→ **EXERCISE**
Print the entries that appear below, exactly as written and without their pictures.
*** Opening STORED DATA ***
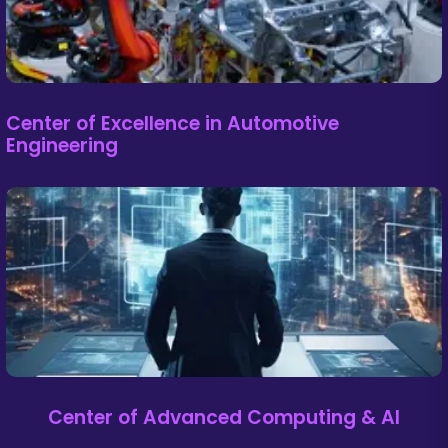
Center of Excellence in Automotive
Engineering
Center of Advanced Computing & AI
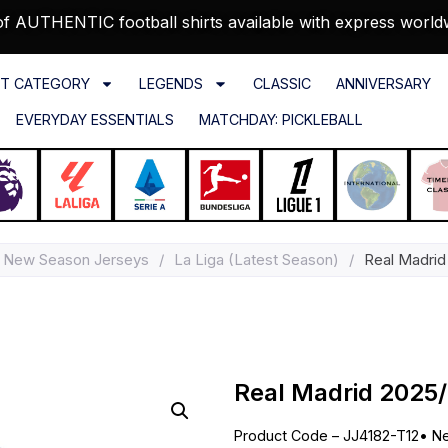
f AUTHENTIC football shirts available with express world
T CATEGORY
LEGENDS
CLASSIC
ANNIVERSARY
EVERYDAY ESSENTIALS
MATCHDAY: PICKLEBALL
New Season Jerseys
/
La Liga (Latest Season)
/
Real Madrid
Real Madrid 2025/
Product Code – JJ4182-T12
•
Ne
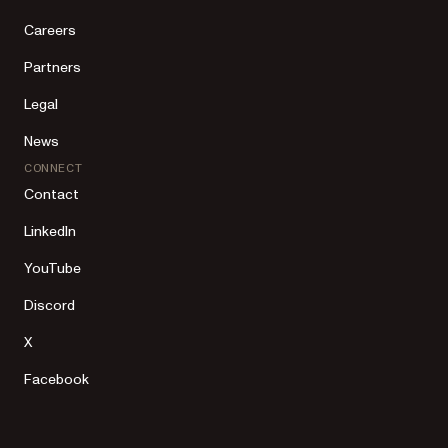
Careers
Partners
Legal
News
CONNECT
Contact
LinkedIn
YouTube
Discord
X
Facebook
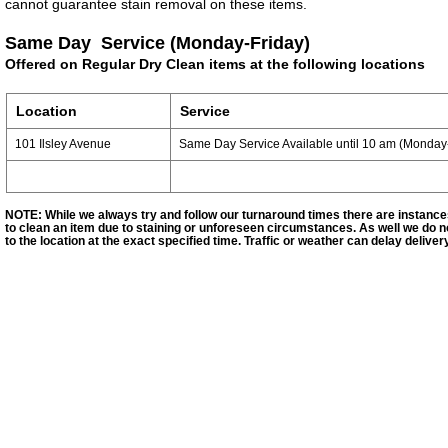
cannot
guarantee
stain removal on these items.
Same Day Service
(Monday-Friday)
Offered on Regular Dry Clean items at the following locations
Location
Service
101 Ilsley Avenue
Same Day Service Available until 10 am (Monday-
NOTE: While we always try and follow our turnaround times there are instanc
to clean an item due to staining or unforeseen circumstances. As well we do no
to the location at the exact specified time. Traffic or weather can delay deliver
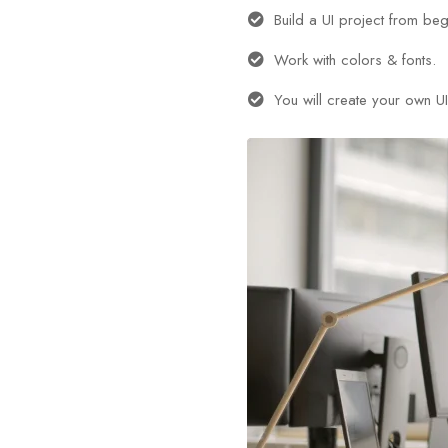
Build a UI project from beg
Work with colors & fonts.
You will create your own UI 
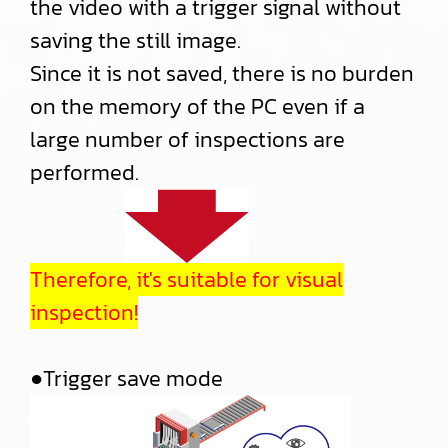
the video with a trigger signal without
saving the still image.
Since it is not saved, there is no burden
on the memory of the PC even if a
large number of inspections are
performed.
Therefore, it's suitable for visual
inspection!
●Trigger save mode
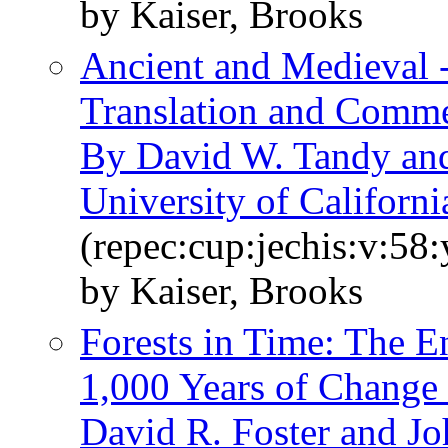
by Kaiser, Brooks
Ancient and Medieval 
Translation and Commen
By David W. Tandy and
University of Californi
(repec:cup:jechis:v:58
by Kaiser, Brooks
Forests in Time: The 
1,000 Years of Change
David R. Foster and J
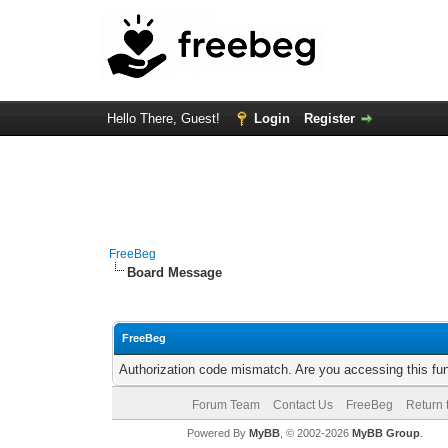
Hello There, Guest!
Login
Register
FreeBeg
Board Message
FreeBeg
Authorization code mismatch. Are you accessing this fun
Forum Team
Contact Us
FreeBeg
Return 
Powered By
MyBB
, © 2002-2026
MyBB Group
.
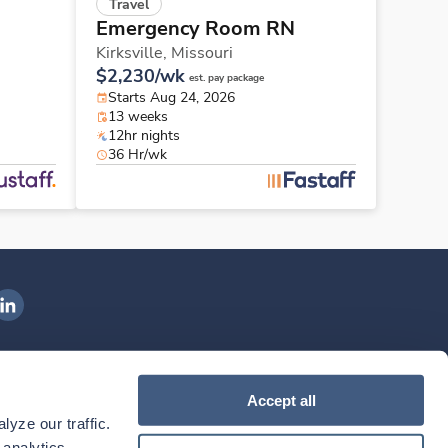
Travel
Emergency Room RN
Kirksville,
Missouri
$2,230/wk
est. pay package
Starts Aug 24, 2026
13 weeks
12hr nights
36 Hr/wk
ngenovis Health on LinkedIn
ownload our mobile app
Accept all
yze our traffic. 
ownload the
Ingenovis Health
Download the
Mobile App on the
Ingenovis Health
Apple App Store
Mobile App on t
analytics 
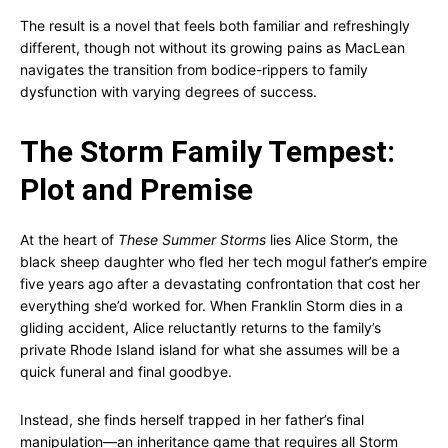
The result is a novel that feels both familiar and refreshingly
different, though not without its growing pains as MacLean
navigates the transition from bodice-rippers to family
dysfunction with varying degrees of success.
The Storm Family Tempest:
Plot and Premise
At the heart of
These Summer Storms
lies Alice Storm, the
black sheep daughter who fled her tech mogul father’s empire
five years ago after a devastating confrontation that cost her
everything she’d worked for. When Franklin Storm dies in a
gliding accident, Alice reluctantly returns to the family’s
private Rhode Island island for what she assumes will be a
quick funeral and final goodbye.
Instead, she finds herself trapped in her father’s final
manipulation—an inheritance game that requires all Storm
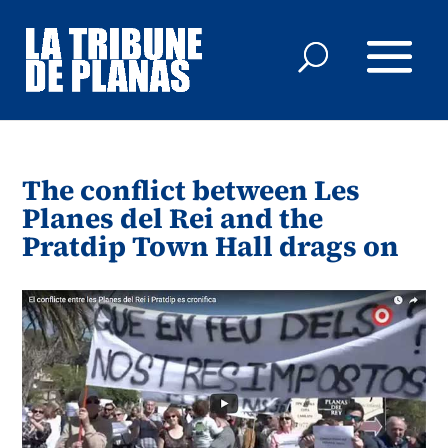
The conflict between Les
Planes del Rei and the
Pratdip Town Hall drags on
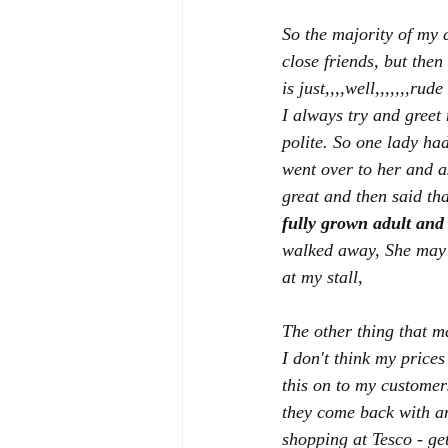
So the majority of my 
close friends, but then
is just,,,,well,,,,,,,rud
I always try and greet 
polite. So one lady ha
went over to her and a
great and then said tha
fully grown adult and 
walked away, She may h
at my stall,
The other thing that ma
I don't think my prices
this on to my customers
they come back with an
shopping at Tesco - get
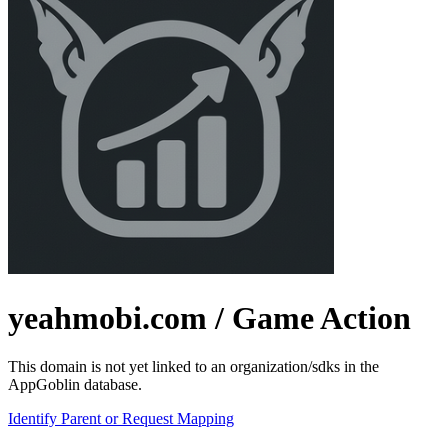
yeahmobi.com
/ Game Action
This domain is not yet linked to an organization/sdks in the
AppGoblin database.
Identify Parent or Request Mapping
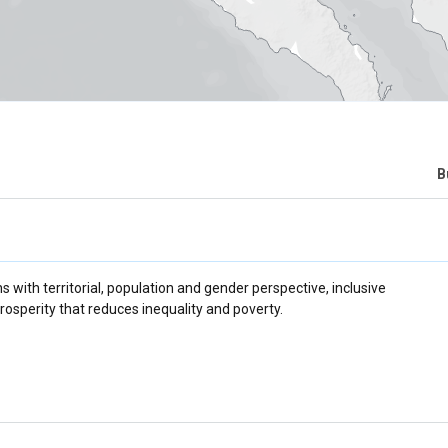
B
 with territorial, population and gender perspective, inclusive
rosperity that reduces inequality and poverty.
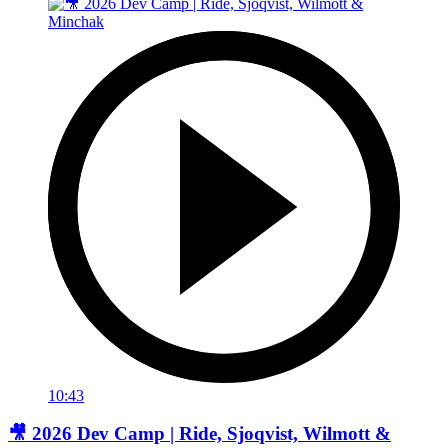
10:43
🎥 2026 Dev Camp | Ride, Sjoqvist, Wilmott &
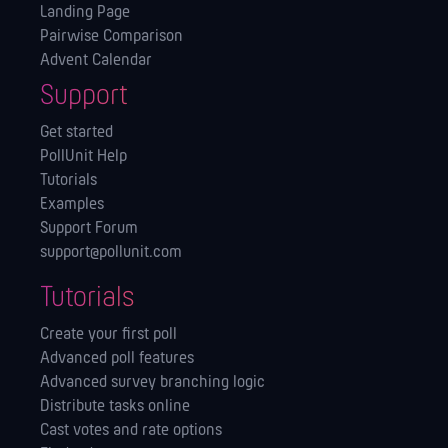
Landing Page
Pairwise Comparison
Advent Calendar
Support
Get started
PollUnit Help
Tutorials
Examples
Support Forum
support@pollunit.com
Tutorials
Create your first poll
Advanced poll features
Advanced survey branching logic
Distribute tasks online
Cast votes and rate options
*** Closing STORED DATA ***
→ **RESPONSE BELOW**
Center of Excellence in Automotive
Engineering
Center of Advanced Computing & AI
f AUTHENTIC football shirts available with express world
T CATEGORY
LEGENDS
CLASSIC
ANNIVERSARY
EVERYDAY ESSENTIALS
MATCHDAY: PICKLEBALL
New Season Jerseys
/
La Liga (Latest Season)
/
Real Madrid
Real Madrid 2025/
Product Code – JJ4182-T12
•
Ne
Careers
Partners
Legal
News
CONNECT
Contact
LinkedIn
YouTube
Discord
X
Facebook
cannot
guarantee
stain removal on these items.
Same Day Service
(Monday-Friday)
Offered on Regular Dry Clean items at the following locations
Location
Service
101 Ilsley Avenue
Same Day Service Available until 10 am (Monday-
NOTE: While we always try and follow our turnaround times there are instanc
to clean an item due to staining or unforeseen circumstances. As well we do no
to the location at the exact specified time. Traffic or weather can delay deliver
Build a UI project from beg
Work with colors & fonts.
You will create your own UI 
the video with a trigger signal without
saving the still image.
Since it is not saved, there is no burden
on the memory of the PC even if a
large number of inspections are
performed.
Therefore, it's suitable for visual
inspection!
●Trigger save mode
by Kaiser, Brooks
Ancient and Medieval 
Translation and Commen
By David W. Tandy and
University of Californi
(repec:cup:jechis:v:58
by Kaiser, Brooks
Forests in Time: The 
1,000 Years of Change
David R. Foster and J
Hello There, Guest!
Login
Register
FreeBeg
Board Message
FreeBeg
Authorization code mismatch. Are you accessing this fun
Forum Team
Contact Us
FreeBeg
Return 
Powered By
MyBB
, © 2002-2026
MyBB Group
.
Travel
Emergency Room RN
Kirksville,
Missouri
$2,230/wk
est. pay package
Starts Aug 24, 2026
13 weeks
12hr nights
36 Hr/wk
ngenovis Health on LinkedIn
ownload our mobile app
Accept all
yze our traffic. 
ownload the
Ingenovis Health
Download the
Mobile App on the
Ingenovis Health
Apple App Store
Mobile App on t
analytics 
The result is a novel that feels both familiar and refreshingly
different, though not without its growing pains as MacLean
navigates the transition from bodice-rippers to family
dysfunction with varying degrees of success.
The Storm Family Tempest:
Plot and Premise
At the heart of
These Summer Storms
lies Alice Storm, the
black sheep daughter who fled her tech mogul father’s empire
five years ago after a devastating confrontation that cost her
everything she’d worked for. When Franklin Storm dies in a
gliding accident, Alice reluctantly returns to the family’s
private Rhode Island island for what she assumes will be a
quick funeral and final goodbye.
Instead, she finds herself trapped in her father’s final
manipulation—an inheritance game that requires all Storm
The conflict between Les
Planes del Rei and the
Pratdip Town Hall drags on
So the majority of my 
close friends, but then
is just,,,,well,,,,,,,rud
I always try and greet 
polite. So one lady ha
went over to her and a
great and then said tha
fully grown adult and 
walked away, She may h
at my stall,
The other thing that ma
I don't think my prices
this on to my customers
they come back with an
shopping at Tesco - get
yeahmobi.com
/ Game Action
This domain is not yet linked to an organization/sdks in the
AppGoblin database.
Identify Parent or Request Mapping
B
 with territorial, population and gender perspective, inclusive
rosperity that reduces inequality and poverty.
10:43
🎥 2026 Dev Camp | Ride, Sjoqvist, Wilmott &
Landing Page
Pairwise Comparison
Advent Calendar
Support
Get started
PollUnit Help
Tutorials
Examples
Support Forum
support@pollunit.com
Tutorials
Create your first poll
Advanced poll features
Advanced survey branching logic
Distribute tasks online
Cast votes and rate options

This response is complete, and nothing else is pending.